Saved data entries
[Start of Attachment]
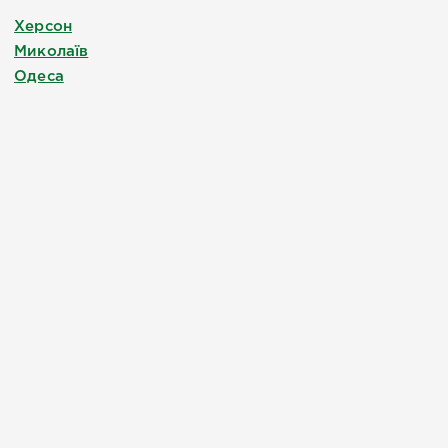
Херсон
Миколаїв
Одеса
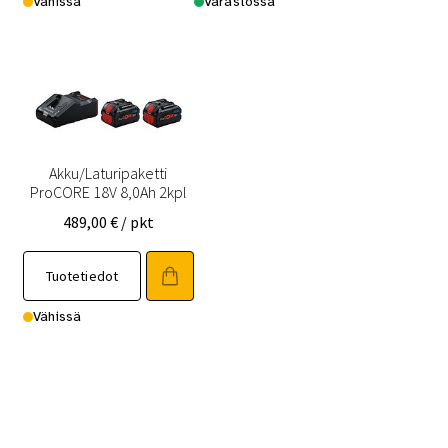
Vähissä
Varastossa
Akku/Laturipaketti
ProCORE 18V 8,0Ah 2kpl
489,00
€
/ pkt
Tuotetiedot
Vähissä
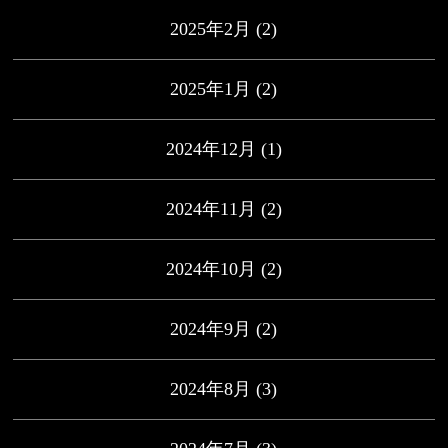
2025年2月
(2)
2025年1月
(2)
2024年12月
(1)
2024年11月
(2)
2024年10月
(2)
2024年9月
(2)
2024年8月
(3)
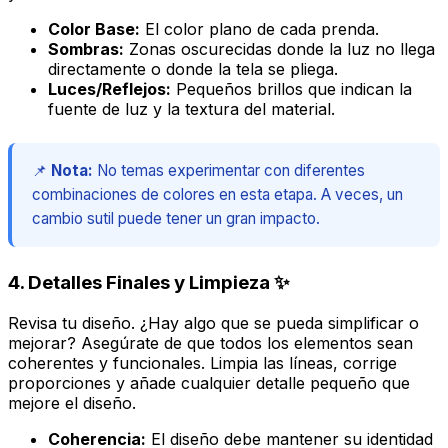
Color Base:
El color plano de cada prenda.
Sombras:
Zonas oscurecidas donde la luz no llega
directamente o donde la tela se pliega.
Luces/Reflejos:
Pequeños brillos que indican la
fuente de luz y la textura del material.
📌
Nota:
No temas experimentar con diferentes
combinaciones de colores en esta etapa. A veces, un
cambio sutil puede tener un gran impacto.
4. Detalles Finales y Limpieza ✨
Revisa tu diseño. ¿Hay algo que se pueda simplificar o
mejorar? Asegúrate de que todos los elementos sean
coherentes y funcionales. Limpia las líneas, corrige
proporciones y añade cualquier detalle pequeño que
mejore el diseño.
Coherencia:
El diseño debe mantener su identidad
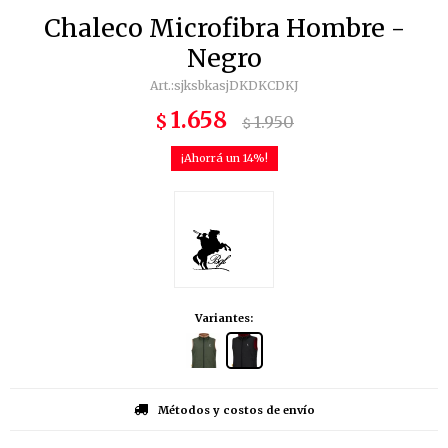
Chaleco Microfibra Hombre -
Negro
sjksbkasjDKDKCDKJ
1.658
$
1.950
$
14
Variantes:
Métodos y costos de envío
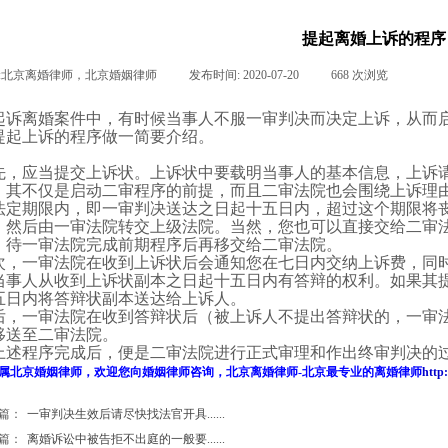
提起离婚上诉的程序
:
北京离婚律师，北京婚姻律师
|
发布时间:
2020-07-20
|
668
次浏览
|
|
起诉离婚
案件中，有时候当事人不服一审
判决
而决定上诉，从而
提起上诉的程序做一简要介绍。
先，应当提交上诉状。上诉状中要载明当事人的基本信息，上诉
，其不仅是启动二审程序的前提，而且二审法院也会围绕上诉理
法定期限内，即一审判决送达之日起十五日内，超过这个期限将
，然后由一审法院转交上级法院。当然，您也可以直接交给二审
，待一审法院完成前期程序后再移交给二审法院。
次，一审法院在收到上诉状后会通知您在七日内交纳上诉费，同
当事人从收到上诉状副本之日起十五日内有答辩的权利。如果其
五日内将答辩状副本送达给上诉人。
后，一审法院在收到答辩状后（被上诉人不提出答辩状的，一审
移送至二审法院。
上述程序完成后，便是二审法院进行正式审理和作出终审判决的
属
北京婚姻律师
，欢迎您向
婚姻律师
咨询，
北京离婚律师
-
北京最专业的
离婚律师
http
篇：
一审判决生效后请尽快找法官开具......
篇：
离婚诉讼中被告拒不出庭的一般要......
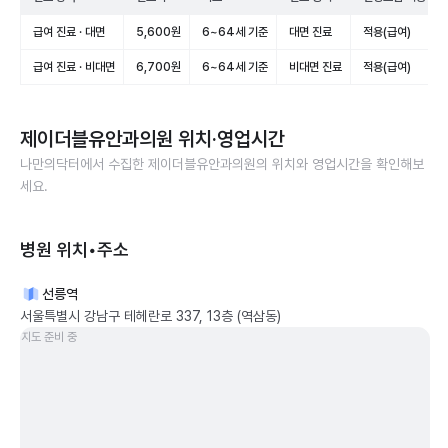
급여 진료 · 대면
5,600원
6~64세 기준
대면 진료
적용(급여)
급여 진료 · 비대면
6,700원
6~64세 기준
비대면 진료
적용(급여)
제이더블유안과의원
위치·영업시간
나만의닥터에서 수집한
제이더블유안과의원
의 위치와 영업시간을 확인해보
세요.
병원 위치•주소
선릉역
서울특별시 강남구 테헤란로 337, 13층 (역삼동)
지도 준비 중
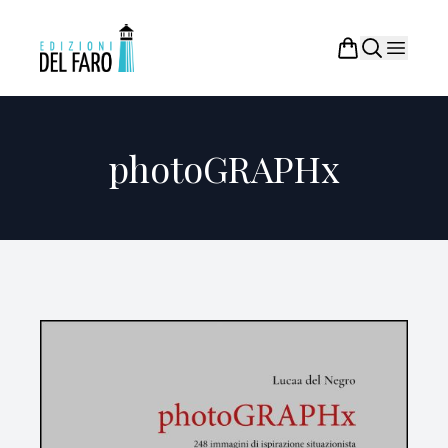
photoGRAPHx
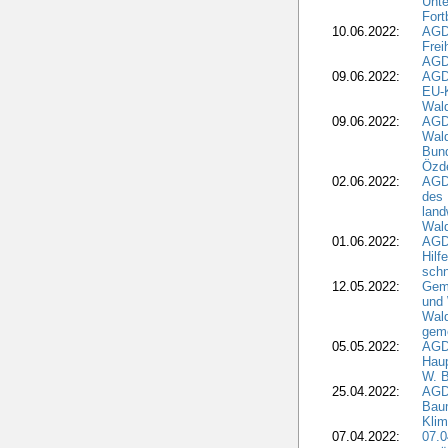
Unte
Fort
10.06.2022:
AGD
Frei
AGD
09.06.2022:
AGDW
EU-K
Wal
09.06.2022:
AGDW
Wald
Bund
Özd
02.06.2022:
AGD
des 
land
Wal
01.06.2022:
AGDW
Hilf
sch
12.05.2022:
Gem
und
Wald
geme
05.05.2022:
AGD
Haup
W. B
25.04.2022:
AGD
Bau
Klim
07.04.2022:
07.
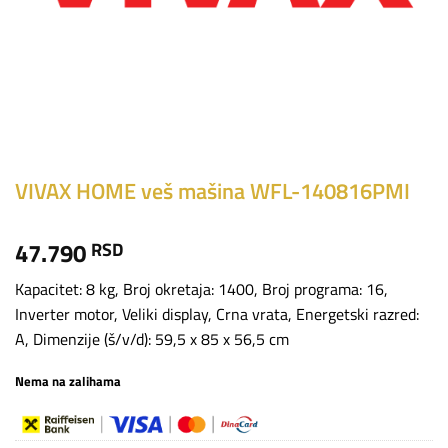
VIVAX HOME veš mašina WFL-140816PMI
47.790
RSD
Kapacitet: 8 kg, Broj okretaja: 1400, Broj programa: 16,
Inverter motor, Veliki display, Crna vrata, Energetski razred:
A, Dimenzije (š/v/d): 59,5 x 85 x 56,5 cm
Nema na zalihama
[End of Attachment]
*What the task requires:* What is needed is an exact printout of all the entries, without the pictures.

*Final answer:*
Херсон
Миколаїв
Одеса
Vähissä
Varastossa
Akku/Laturipaketti
ProCORE 18V 8,0Ah 2kpl
489,00
€
/ pkt
Tuotetiedot
Vähissä
2025年2月
(2)
2025年1月
(2)
2024年12月
(1)
2024年11月
(2)
2024年10月
(2)
2024年9月
(2)
2024年8月
(3)
Color Base:
El color plano de cada prenda.
Sombras:
Zonas oscurecidas donde la luz no llega
directamente o donde la tela se pliega.
Luces/Reflejos:
Pequeños brillos que indican la
fuente de luz y la textura del material.
📌
Nota:
No temas experimentar con diferentes
combinaciones de colores en esta etapa. A veces, un
cambio sutil puede tener un gran impacto.
4. Detalles Finales y Limpieza ✨
Revisa tu diseño. ¿Hay algo que se pueda simplificar o
mejorar? Asegúrate de que todos los elementos sean
coherentes y funcionales. Limpia las líneas, corrige
proporciones y añade cualquier detalle pequeño que
mejore el diseño.
Coherencia:
El diseño debe mantener su identidad
Chaleco Microfibra Hombre -
Negro
sjksbkasjDKDKCDKJ
1.658
$
1.950
$
14
Variantes:
Métodos y costos de envío
提起离婚上诉的程序
:
北京离婚律师，北京婚姻律师
|
发布时间:
2020-07-20
|
668
次浏览
|
|
起诉离婚
案件中，有时候当事人不服一审
判决
而决定上诉，从而
提起上诉的程序做一简要介绍。
先，应当提交上诉状。上诉状中要载明当事人的基本信息，上诉
，其不仅是启动二审程序的前提，而且二审法院也会围绕上诉理
法定期限内，即一审判决送达之日起十五日内，超过这个期限将
，然后由一审法院转交上级法院。当然，您也可以直接交给二审
，待一审法院完成前期程序后再移交给二审法院。
次，一审法院在收到上诉状后会通知您在七日内交纳上诉费，同
当事人从收到上诉状副本之日起十五日内有答辩的权利。如果其
五日内将答辩状副本送达给上诉人。
后，一审法院在收到答辩状后（被上诉人不提出答辩状的，一审
移送至二审法院。
上述程序完成后，便是二审法院进行正式审理和作出终审判决的
属
北京婚姻律师
，欢迎您向
婚姻律师
咨询，
北京离婚律师
-
北京最专业的
离婚律师
http
篇：
一审判决生效后请尽快找法官开具......
篇：
离婚诉讼中被告拒不出庭的一般要......
급여 진료 · 대면
5,600원
6~64세 기준
대면 진료
적용(급여)
급여 진료 · 비대면
6,700원
6~64세 기준
비대면 진료
적용(급여)
제이더블유안과의원
위치·영업시간
나만의닥터에서 수집한
제이더블유안과의원
의 위치와 영업시간을 확인해보
세요.
병원 위치•주소
선릉역
서울특별시 강남구 테헤란로 337, 13층 (역삼동)
지도 준비 중
photoGRAPHx
Unte
Fort
10.06.2022:
AGD
Frei
AGD
09.06.2022:
AGDW
EU-K
Wal
09.06.2022:
AGDW
Wald
Bund
Özd
02.06.2022:
AGD
des 
land
Wal
01.06.2022:
AGDW
Hilf
sch
12.05.2022:
Gem
und
Wald
geme
05.05.2022:
AGD
Haup
W. B
25.04.2022:
AGD
Bau
Klim
07.04.2022:
07.
VIVAX HOME veš mašina WFL-140816PMI
47.790
RSD
Kapacitet: 8 kg, Broj okretaja: 1400, Broj programa: 16,
Inverter motor, Veliki display, Crna vrata, Energetski razred:
A, Dimenzije (š/v/d): 59,5 x 85 x 56,5 cm
Nema na zalihama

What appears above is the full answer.